For now, I think I will just continue to put my thoughts down and see where it goes.  But, if you’re out there reading this and it makes you smile or brings back a memory of your childhood, or even pisses you off enough that you want to send me an angry comment, feel free.  It’s nice to know there are people out there.

~ by James on March 17, 2012.

3 Responses to “I’m Blogging This all Wrong!”
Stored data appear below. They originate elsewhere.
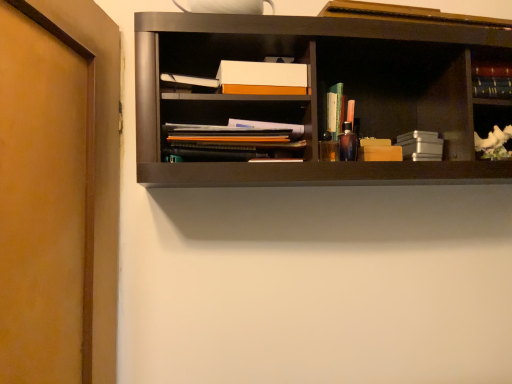 Question: Would you say hardcover book at upper right, which appears as the first book when viewed from the right, is outside white porcelain vase at right?

Choices:
 (A) yes
 (B) no

Answer: (A)

Question: Is hardcover book at upper right, which appears as the first book when viewed from the right, behind white porcelain vase at right?

Choices:
 (A) no
 (B) yes

Answer: (B)

Question: From a real-world perspective, does hardcover book at upper right, which appears as the fourth book when viewed from the left, sit lower than white porcelain vase at right?

Choices:
 (A) yes
 (B) no

Answer: (B)

Question: Considering the relative sizes of hardcover book at upper right, which appears as the first book when viewed from the right, and white porcelain vase at right in the image provided, is hardcover book at upper right, which appears as the first book when viewed from the right, thinner than white porcelain vase at right?

Choices:
 (A) no
 (B) yes

Answer: (B)

Question: From the image's perspective, is hardcover book at upper right, which appears as the first book when viewed from the right, over white porcelain vase at right?

Choices:
 (A) yes
 (B) no

Answer: (A)

Question: From the image's perspective, is white porcelain vase at right located above or below translucent plastic pen holder at center, the second book positioned from the left?

Choices:
 (A) above
 (B) below

Answer: (B)

Question: In terms of height, does white porcelain vase at right look taller or shorter compared to translucent plastic pen holder at center, the second book positioned from the left?

Choices:
 (A) short
 (B) tall

Answer: (A)

Question: Relative to translucent plastic pen holder at center, the second book positioned from the left, is white porcelain vase at right in front or behind?

Choices:
 (A) behind
 (B) front

Answer: (B)

Question: In the image, is white porcelain vase at right on the left side or the right side of translucent plastic pen holder at center, the second book positioned from the left?

Choices:
 (A) left
 (B) right

Answer: (B)

Question: From the image's perspective, relative to brown matte door at left, is matte black notebook at center, which is counted as the 1th book, starting from the left, above or below?

Choices:
 (A) above
 (B) below

Answer: (A)

Question: In terms of size, does matte black notebook at center, the fourth book in the right-to-left sequence, appear bigger or smaller than brown matte door at left?

Choices:
 (A) big
 (B) small

Answer: (B)

Question: Is matte black notebook at center, the fourth book in the right-to-left sequence, wider or thinner than brown matte door at left?

Choices:
 (A) thin
 (B) wide

Answer: (A)

Question: Is matte black notebook at center, the fourth book in the right-to-left sequence, to the left or to the right of brown matte door at left in the image?

Choices:
 (A) right
 (B) left

Answer: (A)

Question: Does point (205, 153) appear closer or farther from the camera than point (331, 89)?

Choices:
 (A) farther
 (B) closer

Answer: (B)

Question: Considering the positions of matte black notebook at center, the fourth book in the right-to-left sequence, and translucent plastic pen holder at center, which appears as the 3th book when viewed from the right, in the image, is matte black notebook at center, the fourth book in the right-to-left sequence, bigger or smaller than translucent plastic pen holder at center, which appears as the 3th book when viewed from the right,?

Choices:
 (A) small
 (B) big

Answer: (B)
  1. Just keep doing what you’re doing.
    It’s your blog and although we read and enjoy, it is still yours!
    Have fun!

  2. Indeed you have some readers on your blog 🙂 Two days ago, I thought it was a long time you haven’t written anything on this blog, and I wanted to send a message to know why! (So keep writing James, I like reading your english blog!!) And precisely yesterday I saw you had written something new, and also today, I was happy to read you again!
    So two questions : why do you write on a blog and not just on a notebook? and why some people like reading your articles?
    I suppose you like the idea some people read you, because the fact of being read makes you exist more, makes your life more real, don’t you think? I mean, even if we can feel existing alone in a wood, because of all the sensations caused by the wind, the smell and the sounds of the nature, we used to feel existing more when we’re existing for someone, don’t we? More present we are for people, stronger our impression of existing is. What about a person living alone during his all life, without any contact, without seeing anybody? She only has existed for her, and for anyone else… isn’t that strange?
    Plus writting to be read makes your text more important, gives it more sense. It has been written, and will be read!
    And when people start to expect another text of you, you’re not only existing for them, but you’re existence is getting important for them! More or less, but it’s still something!
    Before, the only way of being so diffused among people was being published. Now with Internet it’s easier and easier to be read by still more people around the world! While writting a book is a bit more complicated, and publish it even more!
    And now, why some people are following your blog and reading your article? Maybe because they have the impression you’re not writting only for yourself, but also a little for them, and as they appreciate you, and think there could be friend with you if they lived in your city, seing there is a new article on the blog is like receiving a mail of a person you like, it’s always nice. Why? I’d say… because it gives you the impression of existing for her!!
    I suppose there is a new kind of relationship which appears with the blogs…
    What do you think about that?
    Ciao ciao!
    ps : I also thought about writting again on my blog… I left it, because I wanted to live my life in a more real way… But maybe writting on a blog is as real as a discussion with someone in the flesh! It’s writting about oneself and the life, which are things well-real, after all!